A composição dos poemas é bastante variada. Como você viu, os temas são diversos e nem sempre o gênero literário se define pelo assunto. Por exemplo, uma elegia precisa, necessariamente, estar associada a um tema fúnebre. Já
um soneto, para se constituir como tal, tem de conter 14 versos, organizados em quatro estrofes (dois tercetos e dois quartetos). Portanto, cada caso deve ser considerado em suas especificidades e de acordo com a época. Atualmente, por
exemplo, as formas livres de poemas são muito mais populares e abundantes do que as elegias. O propósito aqui não é explicar cada uma dessas formas, mas apontar traços comuns. Para tanto, há que se mencionar, ainda, alguns elementos na análise do poema.
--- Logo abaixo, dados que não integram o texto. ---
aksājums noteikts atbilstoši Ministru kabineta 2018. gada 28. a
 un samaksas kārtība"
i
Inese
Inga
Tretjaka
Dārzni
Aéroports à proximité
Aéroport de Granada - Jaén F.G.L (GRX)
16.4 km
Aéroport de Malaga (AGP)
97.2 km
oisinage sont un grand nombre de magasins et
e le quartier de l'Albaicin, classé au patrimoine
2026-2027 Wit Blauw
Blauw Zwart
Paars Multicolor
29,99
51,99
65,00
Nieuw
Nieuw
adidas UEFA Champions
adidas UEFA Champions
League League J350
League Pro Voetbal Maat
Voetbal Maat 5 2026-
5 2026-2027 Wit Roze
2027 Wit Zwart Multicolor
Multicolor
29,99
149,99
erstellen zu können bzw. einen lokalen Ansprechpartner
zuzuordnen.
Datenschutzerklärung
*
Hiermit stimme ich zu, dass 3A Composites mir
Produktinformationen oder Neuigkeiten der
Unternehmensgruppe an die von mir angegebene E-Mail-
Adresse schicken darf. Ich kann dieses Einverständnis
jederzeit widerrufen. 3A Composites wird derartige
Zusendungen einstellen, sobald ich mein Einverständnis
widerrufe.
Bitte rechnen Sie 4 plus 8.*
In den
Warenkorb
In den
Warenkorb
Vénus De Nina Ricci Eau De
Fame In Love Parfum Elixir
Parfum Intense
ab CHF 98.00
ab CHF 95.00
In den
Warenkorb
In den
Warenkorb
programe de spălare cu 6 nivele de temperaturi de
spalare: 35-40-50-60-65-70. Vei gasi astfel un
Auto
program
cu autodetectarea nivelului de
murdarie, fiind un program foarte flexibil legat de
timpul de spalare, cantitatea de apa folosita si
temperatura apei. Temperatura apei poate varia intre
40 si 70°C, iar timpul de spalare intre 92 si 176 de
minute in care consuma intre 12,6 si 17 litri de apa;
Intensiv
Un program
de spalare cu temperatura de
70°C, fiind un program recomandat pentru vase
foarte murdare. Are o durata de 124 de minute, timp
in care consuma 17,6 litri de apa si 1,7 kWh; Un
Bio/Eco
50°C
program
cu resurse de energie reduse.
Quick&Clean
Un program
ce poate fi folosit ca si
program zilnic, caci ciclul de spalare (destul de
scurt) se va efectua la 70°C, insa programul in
Veja a seguir.
 Quanto ao ritmo do poema: como o poema é escrito em versos, a extensão do verso é essencial para a caracterização desse gênero literário.
Assim, os poemas podem ser classificados conforme o número de sílabas poéticas, que nem sempre correspondem à divisão silábica convencional. Os mais comuns são as redondilhas (5 e 7 sílabas poéticas), o decassílabo (10 sílabas poéticas), o dodecassílabo (12 sílabas poéticas) e o verso livre (que não segue um padrão de quantidade de sílabas,
havendo, no mesmo poema, diversos tamanhos de verso).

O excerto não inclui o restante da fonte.